From the June 2001 issue of MSDN Magazine.

MSDN Magazine

IA-64 Registers
Matt Pietrek
W

ith all the talk about Microsoft® .NET, it's easy to forget that another major new technology is coming to Windows® as well. I'm talking about 64-bit programming on Intel's IA-64 series of CPUs. In my next two columns, I'll look at the details of IA-64 parameter passing, stack frames, and return values. Don't worry if you haven't had the time to study the IA-64 architecture yet. You won't need to know all the gory details for what I'll be talking about, and I'll introduce just enough of the CPU basics to get you through.
      If you're curious, full documentation for the IA-64 is available on Intel's Web site (https://developer.intel.com/design/ia-64/manuals). However, it can be tough to wade through the documentation's very formal and precise definition of the CPU's behavior. For example, information that's only useful to a hardcore operating system writer is presented side by side with the most basic information that anyone should know. It's often difficult to tell what to pay attention to. What I'll describe here is a simplified version of the essential information I learned when I began porting the core of Compuware's BoundsChecker to 64-bit Windows.

A Review Of x86 Conventions

      Before I get to the IA-64 details, you might benefit from a quick review of parameter passing and stack frames on the x86 (Pentium) CPU. I've found it easier to understand the IA-64 if you can correlate it to something in the x86 architecture. If you know x86 programming cold, feel free to skip ahead to the next section.
      In the x86 world, parameters are traditionally passed on the stack. If you look at the assembly language for the call to a function that takes parameters, you'll usually see a PUSH instruction for each parameter that's passed. The PUSH is how the parameter gets onto the stack. Once all the parameters are on the stack, a CALL instruction transfers control to the target routine.
      In some cases, parameters are passed in registers rather than on the stack. The exact registers used depend upon the calling convention and the compiler. The fastcall convention is one example of a calling convention that uses registers. However, because of the relatively few general-purpose registers on the x86, at most two parameters are passed in registers for any given function. Also, there are other restrictions on using registers to pass parameters. For instance, floating-point parameters are almost never passed in a general-purpose register.
      Code accesses parameters and local variables using stack frames. The traditional x86 stack frame uses the EBP register to point at the frame. Such a frame is usually set up at the beginning of a function by the following code sequence:

  PUSH   EBP
  MOV    EBP,ESP
  SUB    ESP, XX

      Afterward, the stack frame looks like Figure 1. The key thing is that the various parts of the stack frame are accessible as offsets relative to the EBP register. At EBP+0 is the address of the previous stack frame.
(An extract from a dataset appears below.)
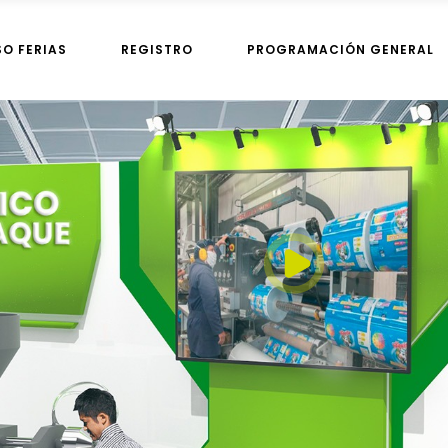
SO FERIAS
REGISTRO
PROGRAMACIÓN GENERAL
At EBP+4 is the function's return address (that is, the address of the instruction following the CALL to the current function.) As you'll see later, this is worth restating: on the x86 architecture, the CALL instruction places the return address in memory—specifically, on the stack.

Figure 1 Stack Frame
Figure 1 Stack Frame

      The function's parameters are at positive offsets from EBP. The first parameter is at EBP+8. Subsequent parameters will be at offsets greater than eight, and which are a multiple of four (for instance, 0xC, 0x10, 0x14, and so on). If the function has local variables, they will be at negative offsets from EBP; for instance, EBP-0x10.
      Of course, rules are meant to be broken. Nothing requires an x86-based function to have a stack frame like I've described. Optimized code often dispenses with the EBP frame, and accesses both the parameters and local variables as positive offsets from the ESP (stack pointer) register. Additionally, some local variables may be kept in registers rather than on the stack. Again, the small number of general-purpose registers limits how many locals can be stored in registers. Thus, it would be fair to say that on the x86 architecture, both parameters and locals tend to be stack-based, which is an important point when comparing it to the IA-64 architecture.
      Finally I'll review where function return values are kept. For your basic integer value that's four bytes or less, the convention is to use the EAX register. An 8-byte integer is typically returned in the EDX:EAX register pair, with EDX containing the high 32 bits. Floating-point return values are returned on the top of the floating-point register stack.

Important IA-64 Registers

      IA-64 CPUs have an unbelievable number of registers. However, for the purpose of understanding function calls, frames, and return values, you can ignore many of the registers and focus on just a few sets of them. To begin with, the IA-64 has 128 general-purpose registers, each 64 bits wide. These registers are conceptually similar to the general-purpose registers such as EAX on the x86. The IA-64 general-purpose registers are named with an r, followed by the register number. Thus, r0 is the first general-purpose register, and r127 is the last general-purpose register.
      The first 32 general-purpose registers (r0-r31) are static. That is, any code that refers to one of these registers will always be referring to the exact same register in silicon. All of the x86 registers act this way, and thus can be considered static.
      Some of the static registers have predefined meanings, and are usually referred to some other way than their r name. The global pointer and the stack pointer are two of the most important registers that fit this category. The r12 register is used as the stack pointer and is thus called the sp register. The r1 register is the global pointer, and you'll see it referred to as the "gp" register. I described the global pointer in my November 2000MSDN® Magazine column, so I won't go into it here.
      In addition to the 32 static general-purpose registers, the IA-64 also has 96 dynamic general-purpose registers, as shown in Figure 2. Dynamic means that a given register name doesn't always refer to the exact same physical register on the CPU. That is, a register such as r34 in one function is likely to be assigned to a completely different physical register than r34 in another function.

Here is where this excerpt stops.